PARK CITY, Utah — At a major media event like Sundance, where a photo of Chris Pine drinking with Zoë Kravitz at the Skullcandy Lounge is considered newsworthy, a local store’s window dressing boasts a fur-lined jock strap (only $24.95!), and arm-locked lines of drunken “woo” girls pepper Main Street after midnight, the festival’s films can sometimes offer apt and badly-needed tributes to the power of the intellect.
Top of the list is Best of Enemies, Morgan Neville and Robert Gordon’s delightful account of the infamous televised debates between liberal firebrand Gore Vidal and conservative gadfly William F. Buckley, Jr., during the 1968 Republican and Democratic Conventions. Third-rated and vastly underfunded ABC News threw a Hail-Mary pass with this multi-part stunt broadcast as part of their “Unconventional Convention Coverage,” deliberately bringing together two people who loathed each other personally and politically. The highbrow head-butting and verbal jousting often left both egos bloodied and bruised; but rubbernecking viewers were riveted, rewarding the pair with sky-high ratings.
“He’s always to the right and almost always in the wrong,” said Vidal about Buckley, one of the scores of languid bon mots that the men hurled at each other sotto voce in their patrician lockjaw accents. The indecorous but Thesaurus-rich mudslinging reached its apex in Chicago, after riots in the streets led to Vidal calling Buckley a crypto-Nazi and Buckley calling Vidal a queer with a threat to punch him in “in the goddamn face.” Faces froze at the not-ready-for-prime-time language, but it was too late: for better or worse, the age of modern political punditry had been born.
The End of the Tour, Director James Ponsoldt’s latest, may not have a similar, Clash of the Titans vibe, but the true-life two-hander he recreates is just as fascinating in the way it portrays the dynamics of conversation as a mental minefield. Jesse Eisenberg plays David Lipsky, a Rolling Stone reporter and uncelebrated novelist who convinces his bosses to let him shadow David Foster Wallace (Jason Segel) on the last stop of his Infinite Jest book promotion.
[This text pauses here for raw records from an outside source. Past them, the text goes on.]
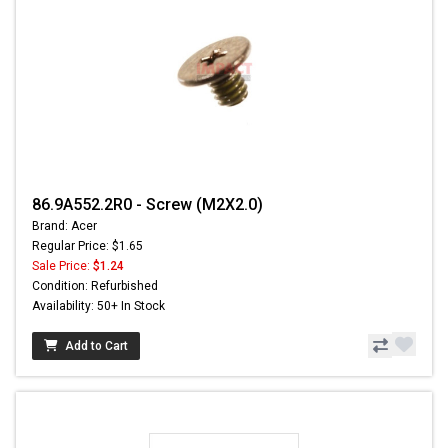
86.9A552.2R0 - Screw (M2X2.0)
Brand: Acer
Regular Price: $1.65
Sale Price:
$1.24
Condition: Refurbished
Availability: 50+ In Stock
Add to Cart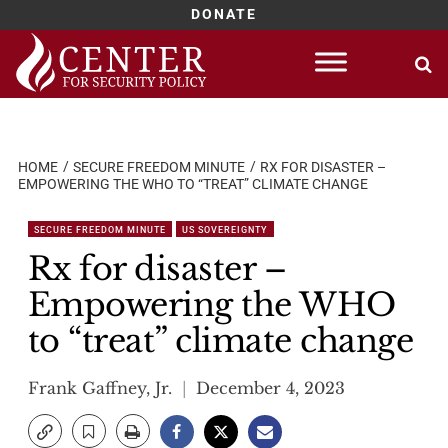
DONATE
Skip
to
content
HOME
SECURE FREEDOM MINUTE
RX FOR DISASTER –
EMPOWERING THE WHO TO “TREAT” CLIMATE CHANGE
SECURE FREEDOM MINUTE
US SOVEREIGNTY
Rx for disaster –
Empowering the WHO
to “treat” climate change
Frank Gaffney, Jr.
December 4, 2023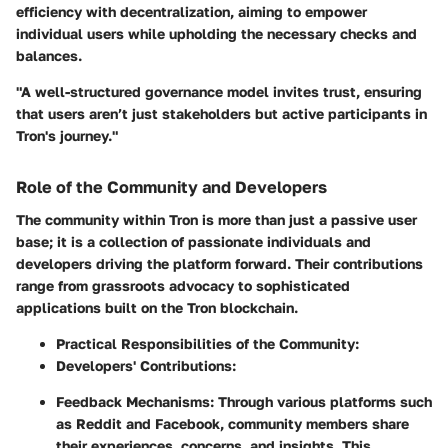
efficiency with decentralization, aiming to empower
individual users while upholding the necessary checks and
balances.
"A well-structured governance model invites trust, ensuring
that users aren’t just stakeholders but active participants in
Tron's journey."
Role of the Community and Developers
The community within Tron is more than just a passive user
base; it is a collection of passionate individuals and
developers driving the platform forward. Their contributions
range from grassroots advocacy to sophisticated
applications built on the Tron blockchain.
Practical Responsibilities of the Community:
Developers' Contributions:
Feedback Mechanisms:
Through various platforms such
as Reddit and Facebook, community members share
their experiences, concerns, and insights. This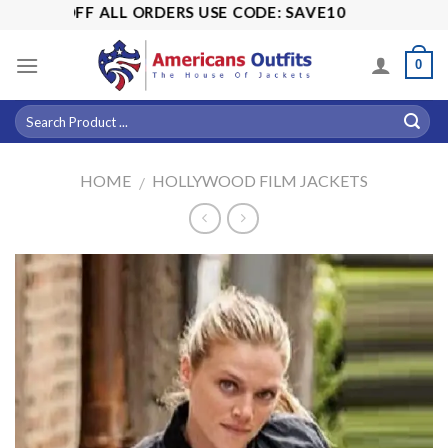
Skip
15% OFF ALL ORDERS USE CODE: SAVE10
to
content
0
HOME
HOLLYWOOD FILM JACKETS
/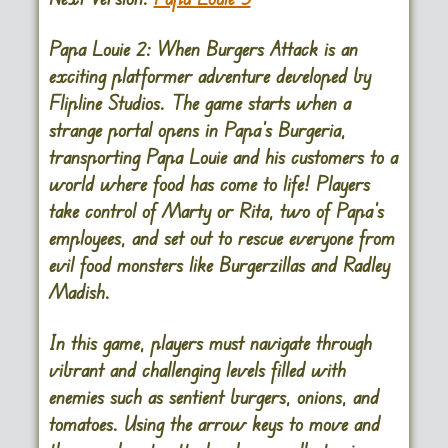
Papa Louie 2: When Burgers Attack is an
exciting platformer adventure developed by
Flipline Studios. The game starts when a
strange portal opens in Papa’s Burgeria,
transporting Papa Louie and his customers to a
world where food has come to life! Players
take control of Marty or Rita, two of Papa’s
employees, and set out to rescue everyone from
evil food monsters like Burgerzillas and Radley
Madish.
In this game, players must navigate through
vibrant and challenging levels filled with
enemies such as sentient burgers, onions, and
tomatoes. Using the arrow keys to move and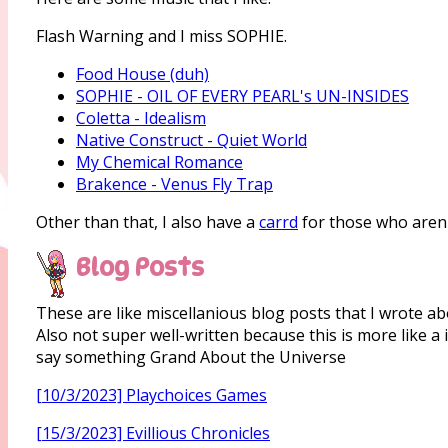
Flash Warning and I miss SOPHIE.
Food House (duh)
SOPHIE - OIL OF EVERY PEARL's UN-INSIDES
Coletta - Idealism
Native Construct - Quiet World
My Chemical Romance
Brakence - Venus Fly Trap
Other than that, I also have a
carrd
for those who aren'
Blog Posts
These are like miscellanious blog posts that I wrote abo
Also not super well-written because this is more like 
say something Grand About the Universe
[10/3/2023] Playchoices Games
[15/3/2023] Evillious Chronicles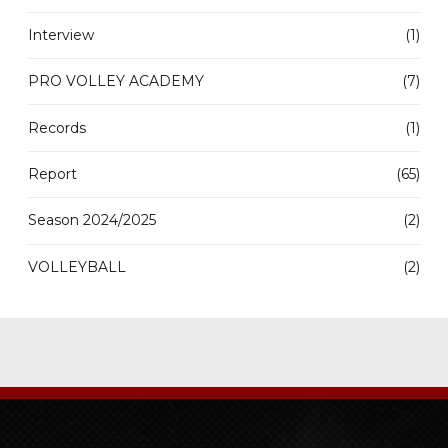
Interview
(1)
PRO VOLLEY ACADEMY
(7)
Records
(1)
Report
(65)
Season 2024/2025
(2)
VOLLEYBALL
(2)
Tape recorder ever rolling, Lipsky attempts to understand Wallace—envying his nimble thoughts, angling to expose his weaknesses, and aching for his approval regardless. Wallace stays wary, but still warms to Lipsky, turning their Q&A sessions into reflections on the nature of representation, the seductive pitfalls of fame and the nagging doubts that success can never vanquish.
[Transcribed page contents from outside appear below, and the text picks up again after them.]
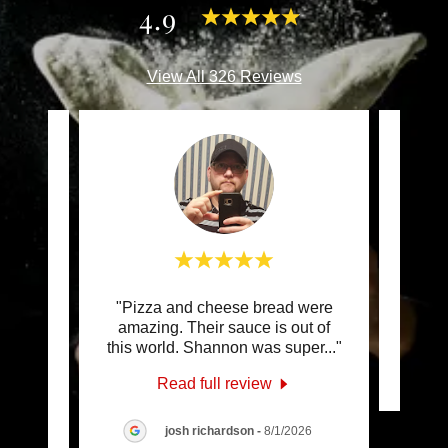
4.9
View All 326 Reviews
 top of
"Pizza and cheese bread were
This c
he
amazing. Their sauce is out of
ous
..."
this world. Shannon was super
..."
Read full review
6
josh richardson
-
8/1/2026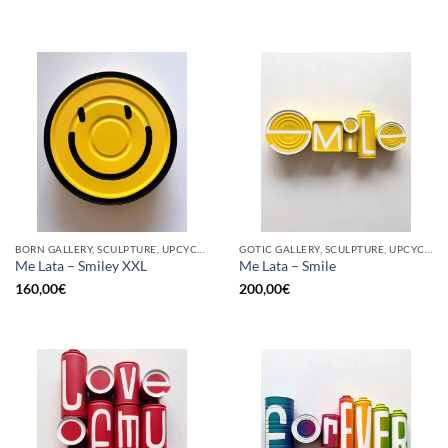
BORN GALLERY, SCULPTURE, UPCYCLE
GOTIC GALLERY, SCULPTURE, UPCYCLE
Me Lata – Smiley XXL
Me Lata – Smile
160,00
€
200,00
€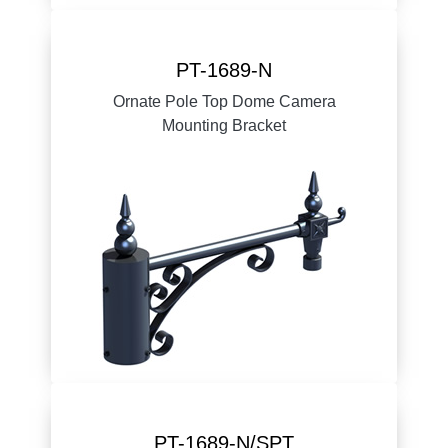
PT-1689-N
Ornate Pole Top Dome Camera
Mounting Bracket
PT-1689-N/SPT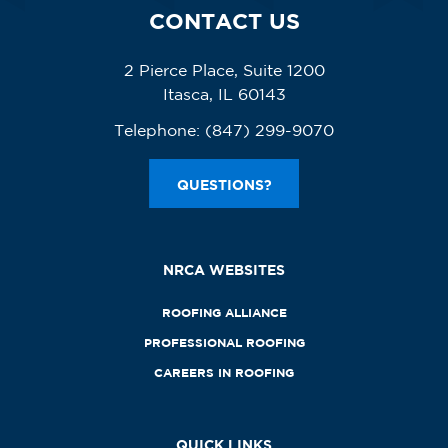
CONTACT US
2 Pierce Place, Suite 1200
Itasca, IL 60143
Telephone:
(847) 299-9070
QUESTIONS?
NRCA WEBSITES
ROOFING ALLIANCE
PROFESSIONAL ROOFING
CAREERS IN ROOFING
QUICK LINKS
Surprisingly sweet though chronically sad, Tour is far from a hagiographic celebration of the late Wallace, playing more like a study of two brains—one wounded but electric, the other inferior and sweating ambition—circling warily in a lopsided cerebral face-off clouded by insecurities and loneliness on both sides. The fact that it’s Wallace, head handkerchief and all, will make it impossible for viewers not to let their own preconceptions about the wildly praised novelist color the movie. But Mr. Ponsoldt’s wistful drama works beautifully despite its rooted-in-reality origins. And both actors deliver beautifully empathetic performances, especially the big-hearted Segel’s deceptively layered portrayal, where even a slight head tic or eyelid flicker speaks volumes. Once again, Sundanace has proven that the most action-packed movie scenes can be as simple as two people talking in a room.